• _About this task_: Your job is to set down the stretch of entries that opens with the line containing "retos para cumplir con aspectos técnicos en" and closes with the line containing "que trepó a $1.400.000 y el segundo a $". Keep both end lines, copy each exactly, and add nothing.

--- Entries provided ---

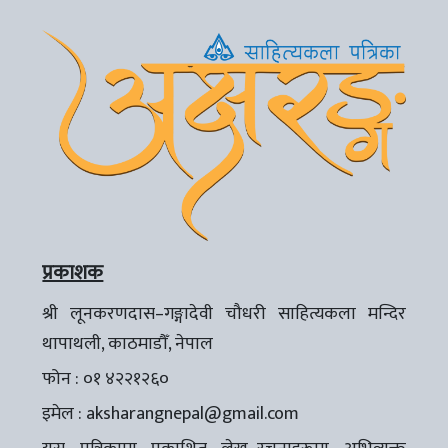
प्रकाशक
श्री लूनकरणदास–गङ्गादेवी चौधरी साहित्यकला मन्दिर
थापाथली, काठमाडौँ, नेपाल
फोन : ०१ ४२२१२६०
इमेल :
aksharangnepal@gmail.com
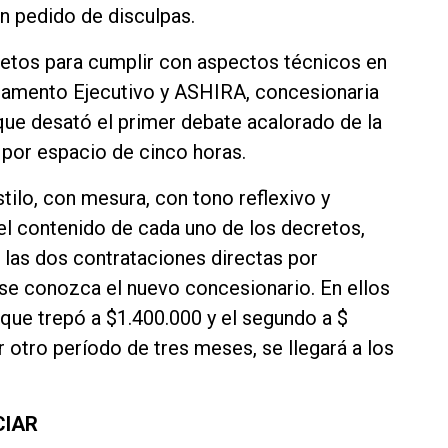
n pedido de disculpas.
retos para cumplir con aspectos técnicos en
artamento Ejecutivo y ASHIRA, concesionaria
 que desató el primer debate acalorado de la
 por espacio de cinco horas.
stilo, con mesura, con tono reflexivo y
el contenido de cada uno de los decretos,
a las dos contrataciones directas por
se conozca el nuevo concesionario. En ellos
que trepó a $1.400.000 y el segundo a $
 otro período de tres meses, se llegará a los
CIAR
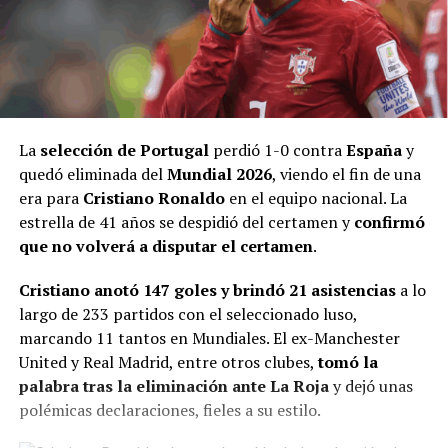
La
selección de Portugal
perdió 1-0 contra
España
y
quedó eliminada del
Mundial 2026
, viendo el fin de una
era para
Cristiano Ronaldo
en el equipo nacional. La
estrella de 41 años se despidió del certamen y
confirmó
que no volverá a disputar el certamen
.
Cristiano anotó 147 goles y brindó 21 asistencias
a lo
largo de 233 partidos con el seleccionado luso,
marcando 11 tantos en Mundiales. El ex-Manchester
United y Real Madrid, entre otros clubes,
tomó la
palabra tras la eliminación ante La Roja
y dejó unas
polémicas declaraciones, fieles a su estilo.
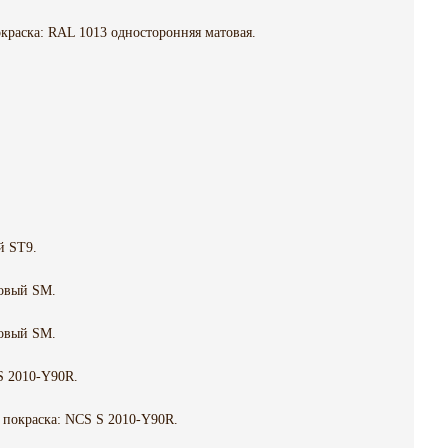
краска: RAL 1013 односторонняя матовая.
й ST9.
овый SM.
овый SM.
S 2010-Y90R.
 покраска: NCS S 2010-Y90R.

---

• _Task response_:
retos para cumplir con aspectos técnicos en
artamento Ejecutivo y ASHIRA, concesionaria
 que desató el primer debate acalorado de la
 por espacio de cinco horas.
stilo, con mesura, con tono reflexivo y
el contenido de cada uno de los decretos,
a las dos contrataciones directas por
se conozca el nuevo concesionario. En ellos
que trepó a $1.400.000 y el segundo a $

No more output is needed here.